2 UBS, Datastream, Janus Henderson analysis, as at 31 December 2022. Past performance does not predict future returns.

Headline CPI is a measure that examines the price change of a basket of consumer goods and services over time. It is used to estimate inflation. ‘Headline’ CPI inflation is a calculation of total inflation in an economy, and includes items such as food and energy, where prices tend to be more volatile. ‘Core’ CPI inflation is a measure of inflation that excludes transitory/volatile items such as food and energy.


REITs or Real Estate Investment Trusts invest in real estate, through direct ownership of property assets, property shares or mortgages. As they are listed on a stock exchange, REITs are usually highly liquid and trade like shares.

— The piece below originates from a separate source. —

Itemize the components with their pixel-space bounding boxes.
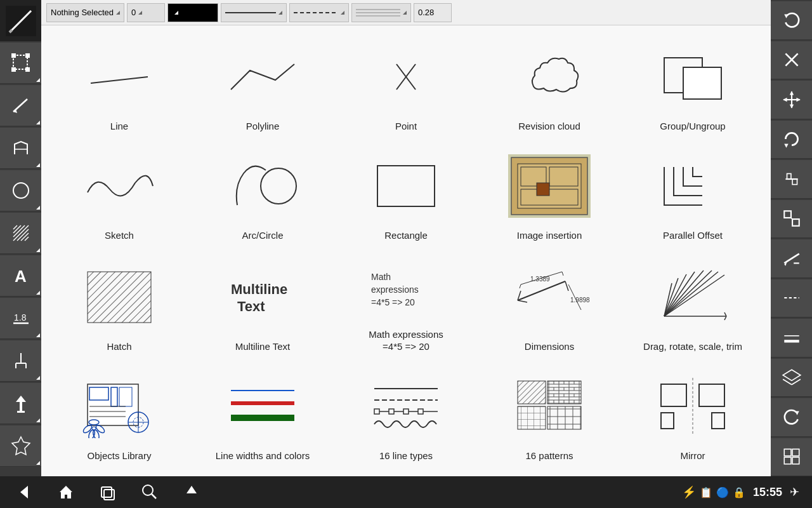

Real estate securities, including Real Estate Investment Trusts (REITs), are sensitive to changes in real estate values and rental income, property taxes, interest rates, tax and regulatory requirements, supply and demand, and the management skill and creditworthiness of the company. Additionally, REITs could fail to qualify for certain tax-benefits or registration exemptions which could produce adverse economic consequences.

Janus Henderson Investors makes no representation as to whether any illustration/example mentioned in this document is now or was ever held in any portfolio. Illustrations shown are for the limited purpose of highlighting specific elements of the research process. The examples are not intended to be a recommendation to buy or sell a security, or an indication of the holdings of any portfolio or an indication of performance for the subject company.